Department of Genetics, Sanjay Gandhi Post Graduate Institute of Medical Sciences, Raebareli road, Lucknow, 226 014, India.
Mol Diagn Ther. 2013 Dec;17(6):371-9. doi: 10.1007/s40291-013-0045-4.
Chemotherapeutic drug treatment outcomes are genetically determined. Polymorphisms in genes encoding phase II drug metabolizing enzyme glutathione-S-transferase (GST) can possibly predict treatment outcomes, and can be of prognostic significance in breast cancer patients. The aim of this study was to determine the role of genetic variations in GST in predicting response to, and toxicity of, anthracycline-based chemotherapy in breast cancer patients.
Two hundred and seven patients treated with anthracycline-based chemotherapy were genotyped for GSTM1 and GSTT1 deletion polymorphisms, and GSTP1 Ile105Val (rs1695), by polymerase chain reaction (PCR)/ PCR-restriction fragment length polymorphism (RFLP). Genetic variations were correlated with tumor response to neo-adjuvant chemotherapy (NACT) in 100 patients, and with chemo-toxicity in 207 who received adjuvant chemotherapy or NACT, using Chi-square and logistic regression. Higher order gene-gene interactions with treatment outcomes were characterized by multifactor dimensionality reduction (MDR) analysis.
In single-locus analysis, Ile/Val and Ile/Val+Val/Val genotypes of the GSTP1 Ile105Val (rs1695) polymorphism reached statistical significance with grade 2-4 anemia (P=0.019, P=0.027). On performing gene-gene interaction analysis, GSTM1 null-GSTP1 Ile/Val was significantly associated with response to NACT (P=0.032). On evaluating higher order gene-gene interaction models by MDR analysis, GSTM1 and GSTP1 Ile105Val; GSTM1 and GSTT1; and GSTT1 and GSTP1 Ile105Val showed significant association with treatment response, grade 2-4 anemia, and dose delay/reduction due to neutropenia (P=0.046, P=0.027, P=0.026), respectively.
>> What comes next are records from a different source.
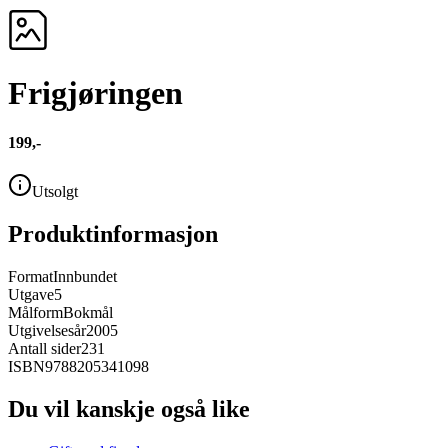
Frigjøringen
199,-
Utsolgt
Produktinformasjon
Format
Innbundet
Utgave
5
Målform
Bokmål
Utgivelsesår
2005
Antall sider
231
ISBN
9788205341098
Du vil kanskje også like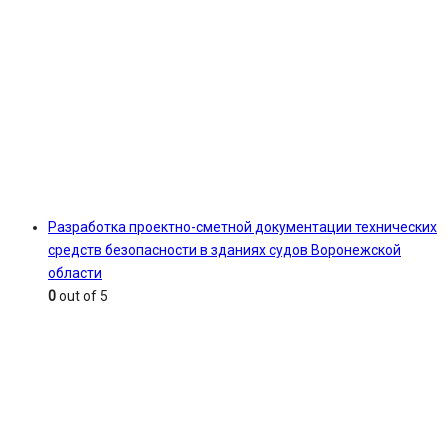
Разработка проектно-сметной документации технических
средств безопасности в зданиях судов Воронежской
области
0
out of 5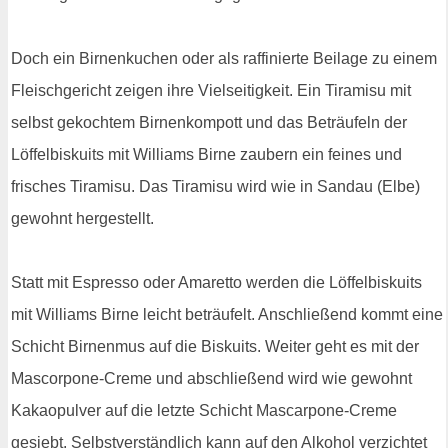
Doch ein Birnenkuchen oder als raffinierte Beilage zu einem
Fleischgericht zeigen ihre Vielseitigkeit. Ein Tiramisu mit
selbst gekochtem Birnenkompott und das Beträufeln der
Löffelbiskuits mit Williams Birne zaubern ein feines und
frisches Tiramisu. Das Tiramisu wird wie in Sandau (Elbe)
gewohnt hergestellt.
Statt mit Espresso oder Amaretto werden die Löffelbiskuits
mit Williams Birne leicht beträufelt. Anschließend kommt eine
Schicht Birnenmus auf die Biskuits. Weiter geht es mit der
Mascorpone-Creme und abschließend wird wie gewohnt
Kakaopulver auf die letzte Schicht Mascarpone-Creme
gesiebt. Selbstverständlich kann auf den Alkohol verzichtet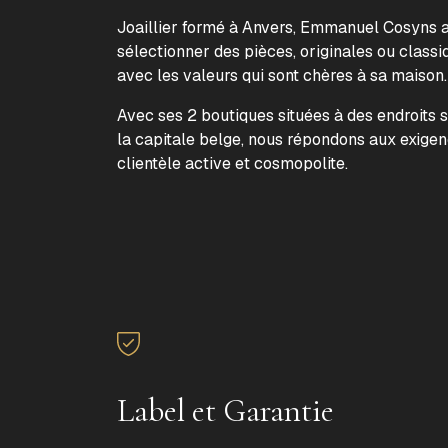
Joaillier formé à Anvers, Emmanuel Cosyns a 
sélectionner des pièces, originales ou classi
avec les valeurs qui sont chères à sa maison
Avec ses 2 boutiques situées à des endroits 
la capitale belge, nous répondons aux exige
clientèle active et cosmopolite.
Label et Garantie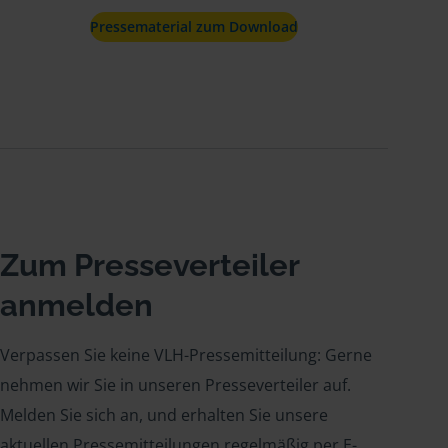
Pressematerial zum Download
Zum Presseverteiler
anmelden
Verpassen Sie keine VLH-Pressemitteilung: Gerne
nehmen wir Sie in unseren Presseverteiler auf.
Melden Sie sich an, und erhalten Sie unsere
aktuellen Pressemitteilungen regelmäßig per E-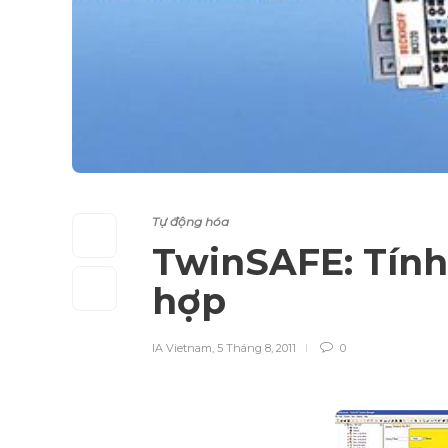
Tự động hóa
TwinSAFE: Tính
hợp
IA Vietnam
,
5 Tháng 8, 2011
0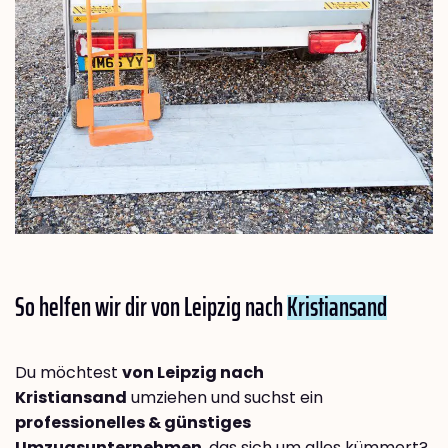
So helfen wir dir von Leipzig nach
Kristiansand
Du möchtest
von Leipzig nach
Kristiansand
umziehen und suchst ein
professionelles & günstiges
Umzugsunternehmen
, das sich um alles kümmert?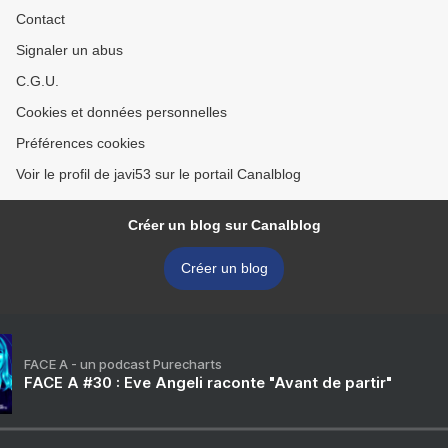
Contact
Signaler un abus
C.G.U.
Cookies et données personnelles
Préférences cookies
Voir le profil de javi53 sur le portail Canalblog
Créer un blog sur Canalblog
Créer un blog
FACE A - un podcast Purecharts
FACE A #30 : Eve Angeli raconte "Avant de partir"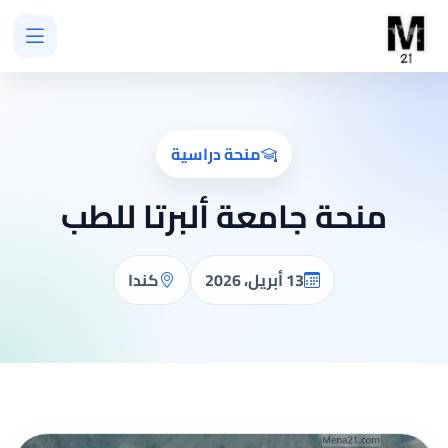
منحة دراسية
منحة جامعة ألبرتا للطب
13 أبريل، 2026
كندا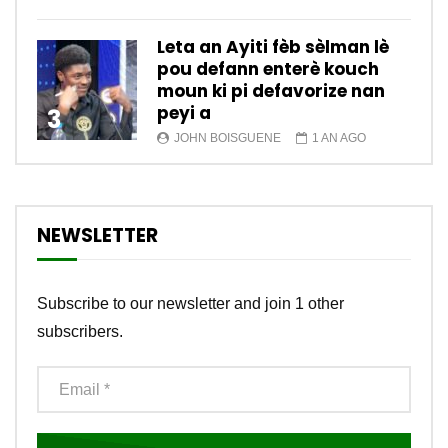
Leta an Ayiti fèb sèlman lè
pou defann enterè kouch
moun ki pi defavorize nan
peyi a
3
JOHN BOISGUENE
1 AN AGO
NEWSLETTER
Subscribe to our newsletter and join 1 other
subscribers.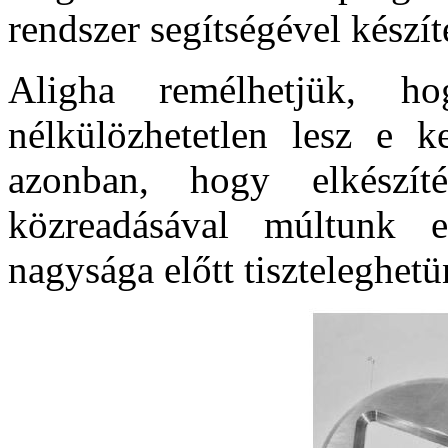
rendszer segítségével készíte
Aligha remélhetjük, h
nélkülözhetetlen lesz e 
azonban, hogy elkészíté
közreadásával múltunk e
nagysága előtt tiszteleghetü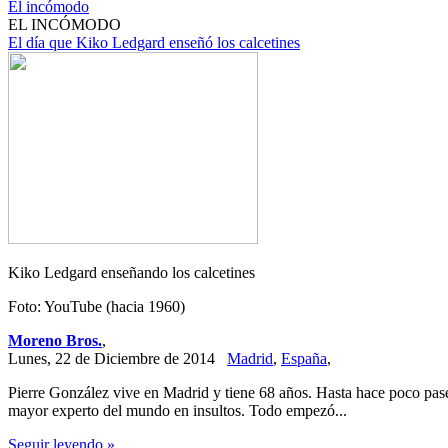
El incómodo
EL INCÓMODO
El día que Kiko Ledgard enseñó los calcetines
Kiko Ledgard enseñando los calcetines
Foto: YouTube (hacia 1960)
Moreno Bros.
,
Lunes, 22 de Diciembre de 2014
Madrid
,
España
,
Pierre González vive en Madrid y tiene 68 años. Hasta hace poco pa
mayor experto del mundo en insultos. Todo empezó...
Seguir leyendo »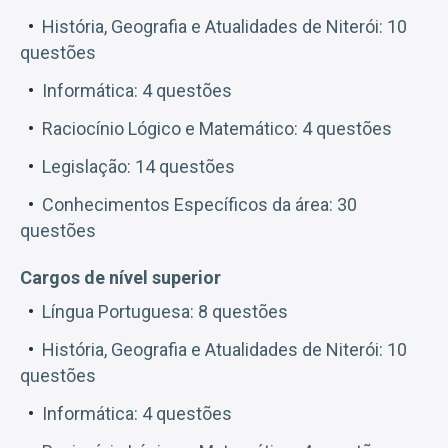
História, Geografia e Atualidades de Niterói: 10
questões
Informática: 4 questões
Raciocínio Lógico e Matemático: 4 questões
Legislação: 14 questões
Conhecimentos Específicos da área: 30
questões
Cargos de nível superior
Língua Portuguesa: 8 questões
História, Geografia e Atualidades de Niterói: 10
questões
Informática: 4 questões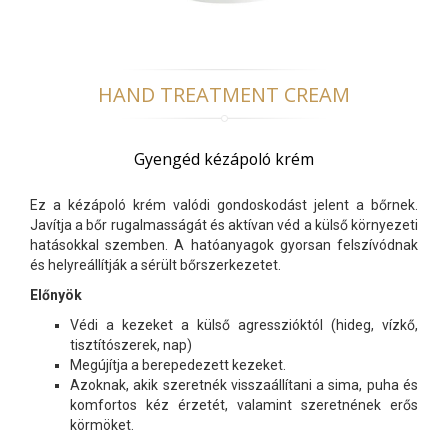
HAND TREATMENT CREAM
Gyengéd kézápoló krém
Ez a kézápoló krém valódi gondoskodást jelent a bőrnek.
Javítja a bőr rugalmasságát és aktívan véd a külső környezeti
hatásokkal szemben. A hatóanyagok gyorsan felszívódnak
és helyreállítják a sérült bőrszerkezetet.
Előnyök
Védi a kezeket a külső agresszióktól (hideg, vízkő,
tisztítószerek, nap)
Megújítja a berepedezett kezeket.
Azoknak, akik szeretnék visszaállítani a sima, puha és
komfortos kéz érzetét, valamint szeretnének erős
körmöket.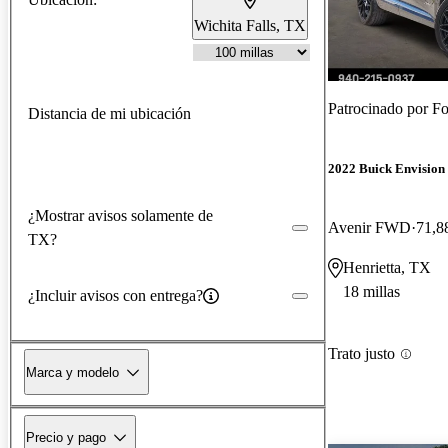
Wichita Falls, TX
Patrocinado por
Fo
Distancia de mi ubicación
2022 Buick Envision
¿Mostrar avisos solamente de
Avenir FWD
71,8
TX?
Henrietta, TX
18 millas
¿Incluir avisos con entrega?
Trato justo
Marca y modelo
Precio y pago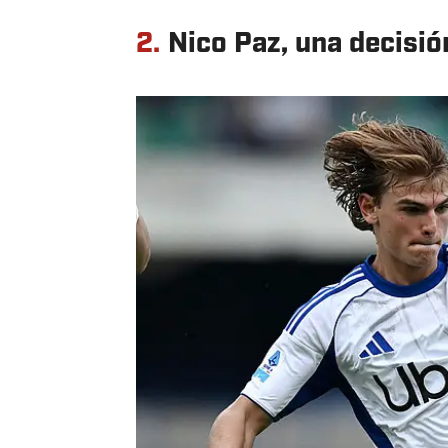
2.
Nico Paz, una decisió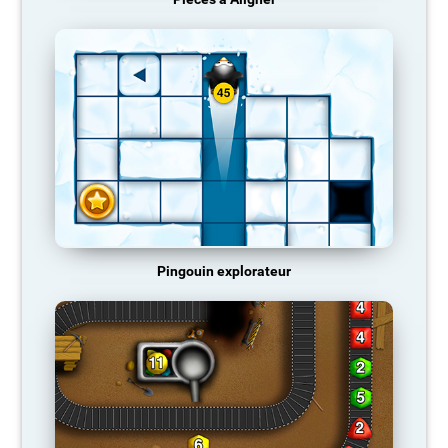
Pingouin explorateur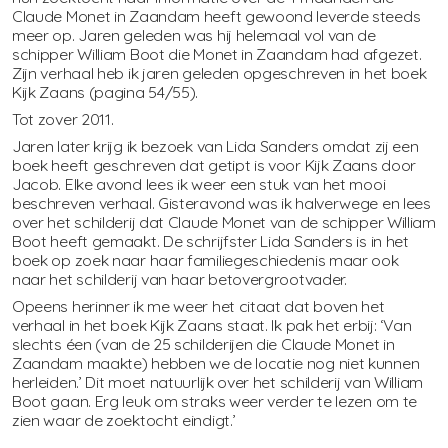
Claude Monet in Zaandam heeft gewoond leverde steeds
meer op. Jaren geleden was hij helemaal vol van de
schipper William Boot die Monet in Zaandam had afgezet.
Zijn verhaal heb ik jaren geleden opgeschreven in het boek
Kijk Zaans (pagina 54/55).
Tot zover 2011.
Jaren later krijg ik bezoek van Lida Sanders omdat zij een
boek heeft geschreven dat getipt is voor Kijk Zaans door
Jacob. Elke avond lees ik weer een stuk van het mooi
beschreven verhaal. Gisteravond was ik halverwege en lees
over het schilderij dat Claude Monet van de schipper William
Boot heeft gemaakt. De schrijfster Lida Sanders is in het
boek op zoek naar haar familiegeschiedenis maar ook
naar het schilderij van haar betovergrootvader.
Opeens herinner ik me weer het citaat dat boven het
verhaal in het boek Kijk Zaans staat. Ik pak het erbij: ‘Van
slechts éen (van de 25 schilderijen die Claude Monet in
Zaandam maakte) hebben we de locatie nog niet kunnen
herleiden.’ Dit moet natuurlijk over het schilderij van William
Boot gaan. Erg leuk om straks weer verder te lezen om te
zien waar de zoektocht eindigt.’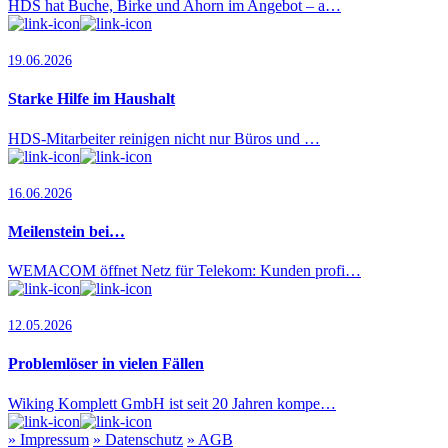
HDS hat Buche, Birke und Ahorn im Angebot – a…
19.06.2026
Starke Hilfe im Haushalt
HDS-Mitarbeiter reinigen nicht nur Büros und …
16.06.2026
Meilenstein bei…
WEMACOM öffnet Netz für Telekom: Kunden profi…
12.05.2026
Problemlöser in vielen Fällen
Wiking Komplett GmbH ist seit 20 Jahren kompe…
»
Impressum
»
Datenschutz
»
AGB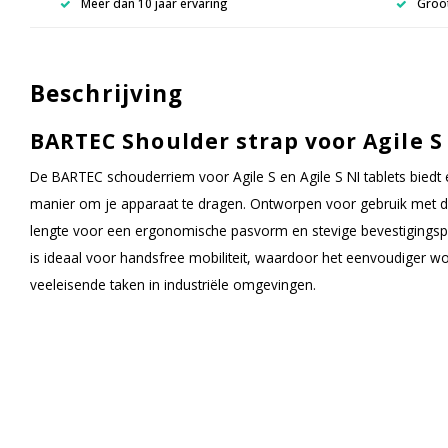
Meer dan 10 jaar ervaring
Groot
Beschrijving
BARTEC Shoulder strap voor Agile S 
De BARTEC schouderriem voor Agile S en Agile S NI tablets biedt
manier om je apparaat te dragen. Ontworpen voor gebruik met de
lengte voor een ergonomische pasvorm en stevige bevestigingspun
is ideaal voor handsfree mobiliteit, waardoor het eenvoudiger wor
veeleisende taken in industriële omgevingen.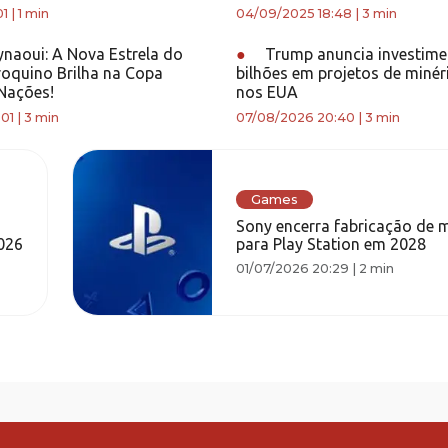
01
|
1 min
04/09/2025 18:48
|
3 min
ynaoui: A Nova Estrela do
●
Trump anuncia investime
roquino Brilha na Copa
bilhões em projetos de minéri
Nações!
nos EUA
:01
|
3 min
07/08/2026 20:40
|
3 min
Games
Sony encerra fabricação de m
026
para Play Station em 2028
01/07/2026 20:29
|
2 min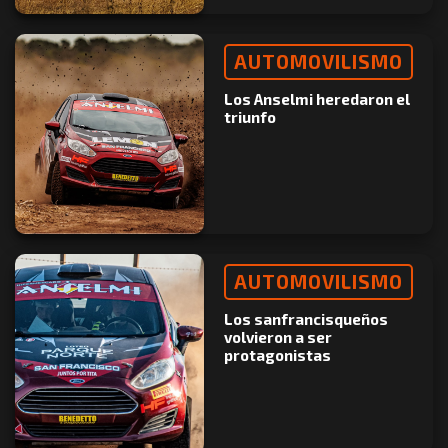
AUTOMOVILISMO
Los Anselmi heredaron el
triunfo
AUTOMOVILISMO
Los sanfrancisqueños
volvieron a ser
protagonistas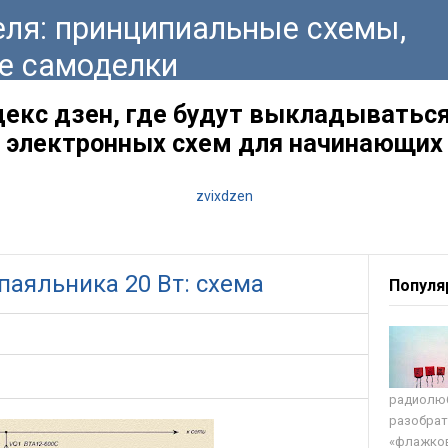
ля: принципиальные схемы,
е самоделки
декс дзен, где будут выкладываться
электронных схем для начинающих
zvixdzen
паяльника 20 Вт: схема
Популя
радиолюб
разобрат
«флажков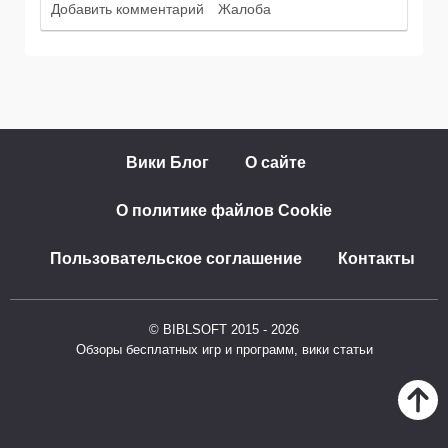
Добавить комментарий
Жалоба
Вики Блог
О сайте
О политике файлов Cookie
Пользовательское соглашение
Контакты
© BIBLSOFT 2015 - 2026
Обзоры бесплатных игр и программ, вики статьи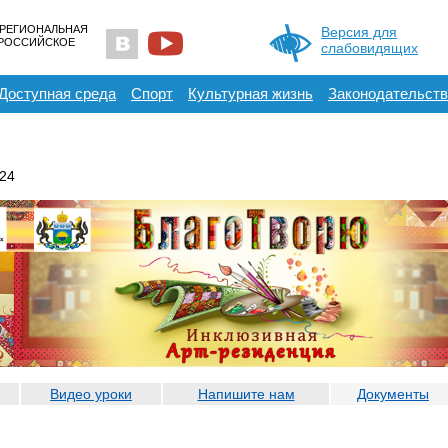
 РЕГИОНАЛЬНАЯ
Версия для
ЕРОССИЙСКОЕ
слабовидящих
Доступная среда
Спорт
Культурная жизнь
Законодательств
24
Видео уроки
Напишите нам
Документы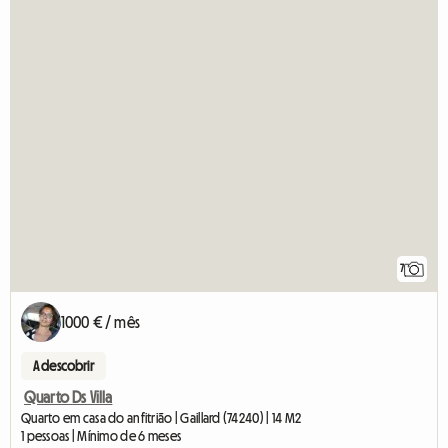
7
1000 € / mês
A descobrir
Quarto Ds Villa
Quarto em casa do anfitrião | Gaillard (74240) | 14 M2
1 pessoas | Mínimo de 6 meses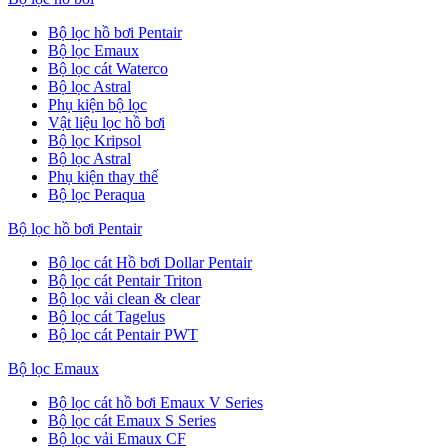
Bộ lọc hồ bơi Pentair
Bộ lọc Emaux
Bộ lọc cát Waterco
Bộ lọc Astral
Phụ kiện bộ lọc
Vật liệu lọc hồ bơi
Bộ lọc Kripsol
Bộ lọc Astral
Phụ kiện thay thế
Bộ lọc Peraqua
Bộ lọc hồ bơi Pentair
Bộ lọc cát Hồ bơi Dollar Pentair
Bộ lọc cát Pentair Triton
Bộ lọc vải clean & clear
Bộ lọc cát Tagelus
Bộ lọc cát Pentair PWT
Bộ lọc Emaux
Bộ lọc cát hồ bơi Emaux V Series
Bộ lọc cát Emaux S Series
Bộ lọc vải Emaux CF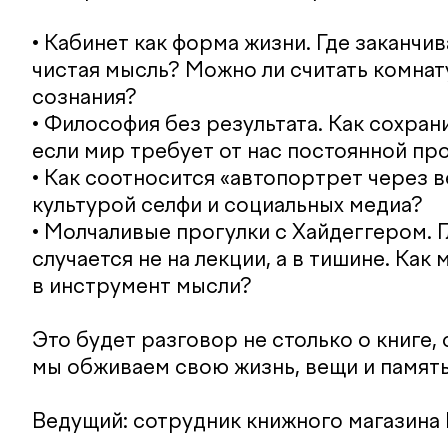
• Кабинет как форма жизни. Где заканчив
чистая мысль? Можно ли считать комна
сознания?
• Философия без результата. Как сохран
если мир требует от нас постоянной пр
• Как соотносится «автопортрет через 
культурой селфи и социальных медиа?
• Молчаливые прогулки с Хайдеггером. 
случается не на лекции, а в тишине. Ка
в инструмент мысли?
Это будет разговор не столько о книге, 
мы обживаем свою жизнь, вещи и память
Ведущий: сотрудник книжного магазина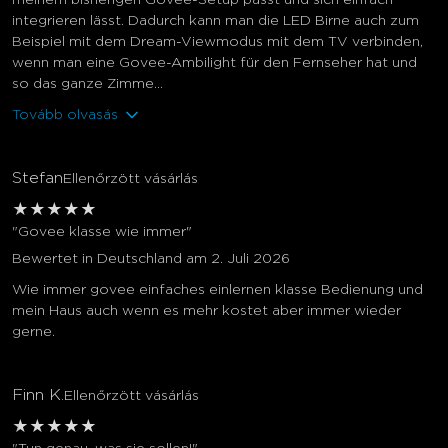
integrieren lässt. Dadurch kann man die LED Birne auch zum
Beispiel mit dem Dream-Viewmodus mit dem TV verbinden,
wenn man eine Govee-Ambilight für den Fernseher hat und
so das ganze Zimme...
Tovább olvasás
Stefan
Ellenőrzött vásárlás
★
★
★
★
★
"Govee klasse wie immer"
Bewertet in Deutschland am 2. Juli 2026
Wie immer govee einfaches einlernen klasse Bedienung und
mein Haus auch wenn es mehr kostet aber immer wieder
gerne.
Finn K.
Ellenőrzött vásárlás
★
★
★
★
★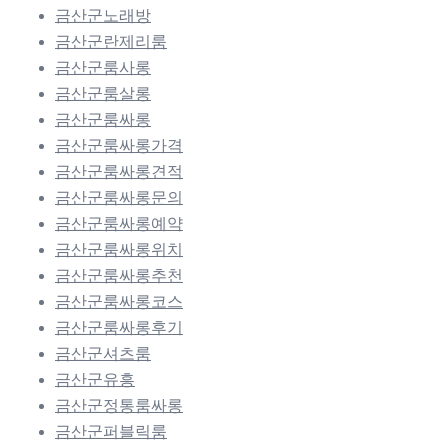
금산군노래방
금산군란제리룸
금산군룸사롱
금산군룸살롱
금산군룸싸롱
금산군룸싸롱가격
금산군룸싸롱견적
금산군룸싸롱문의
금산군룸싸롱예약
금산군룸싸롱위치
금산군룸싸롱추천
금산군룸싸롱코스
금산군룸싸롱후기
금산군셔츠룸
금산군유흥
금산군정통룸싸롱
금산군퍼블릭룸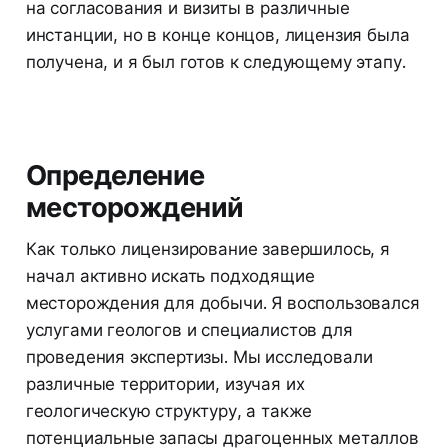
на согласования и визиты в различные
инстанции, но в конце концов, лицензия была
получена, и я был готов к следующему этапу.
Определение
месторождений
Как только лицензирование завершилось, я
начал активно искать подходящие
месторождения для добычи. Я воспользовался
услугами геологов и специалистов для
проведения экспертизы. Мы исследовали
различные территории, изучая их
геологическую структуру, а также
потенциальные запасы драгоценных металлов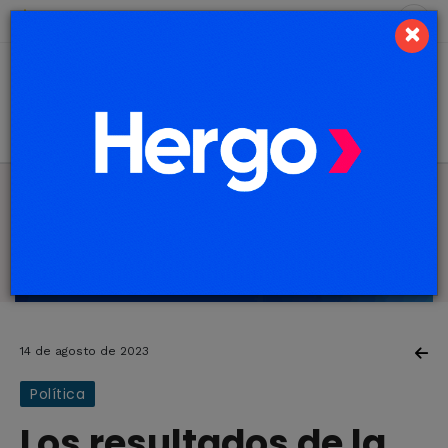
8 de agosto de 2026
7.1 ºC
×
14 de agosto de 2023
Política
Los resultados de la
Multi-analytical strategies may serve as a better tool for characterization of pharmacogenetic-based breast cancer treatment outcomes.
化疗药物的治疗效果是由基因决定的。编码Ⅱ相药物代谢酶谷胱甘肽-S-转移酶(GST)的基因多态性可能预测治疗效果,并可能对乳腺癌患者具有预后意义。本研究旨在确定 GST 基因多态性在预测乳腺癌患者接受基于蒽环类药物化疗的反应和毒性方面的作用。
采用聚合酶链反应(PCR)/PCR 限制性片段长度多态性(RFLP)方法,对 207 例接受基于蒽环类药物化疗的患者进行 GSTM1 和 GSTT1 缺失多态性及 GSTP1 Ile105Val(rs1695)的基因分型。采用卡方检验和逻辑回归分析,将遗传变异与 100 例新辅助化疗(NACT)患者的肿瘤反应相关联,与 207 例接受辅助化疗或 NACT 的患者的化疗毒性相关联。采用多因素维度缩减(MDR)分析方法,对与治疗效果相关的更高阶基因-基因相互作用进行特征描述。
在单基因座分析中,GSTP1 Ile105Val(rs1695)多态性的 Ile/Val 和 Ile/Val+Val/Val 基因型与 2-4 级贫血达到统计学显著性(P=0.019,P=0.027)。在进行基因-基因相互作用分析时,GSTM1 缺失-GSTP1 Ile/Val 与 NACT 反应显著相关(P=0.032)。通过 MDR 分析评价更高阶基因-基因相互作用模型,GSTM1 和 GSTP1 Ile105Val;GSTM1 和 GSTT1;以及 GSTT1 和 GSTP1 Ile105Val 与治疗反应、2-4 级贫血以及因中性粒细胞减少而导致的剂量延迟/减少显著相关(P=0.046,P=0.027,P=0.026)。
多分析策略可能是一种更好的工具,用于描述基于遗传药理学的乳腺癌治疗效果。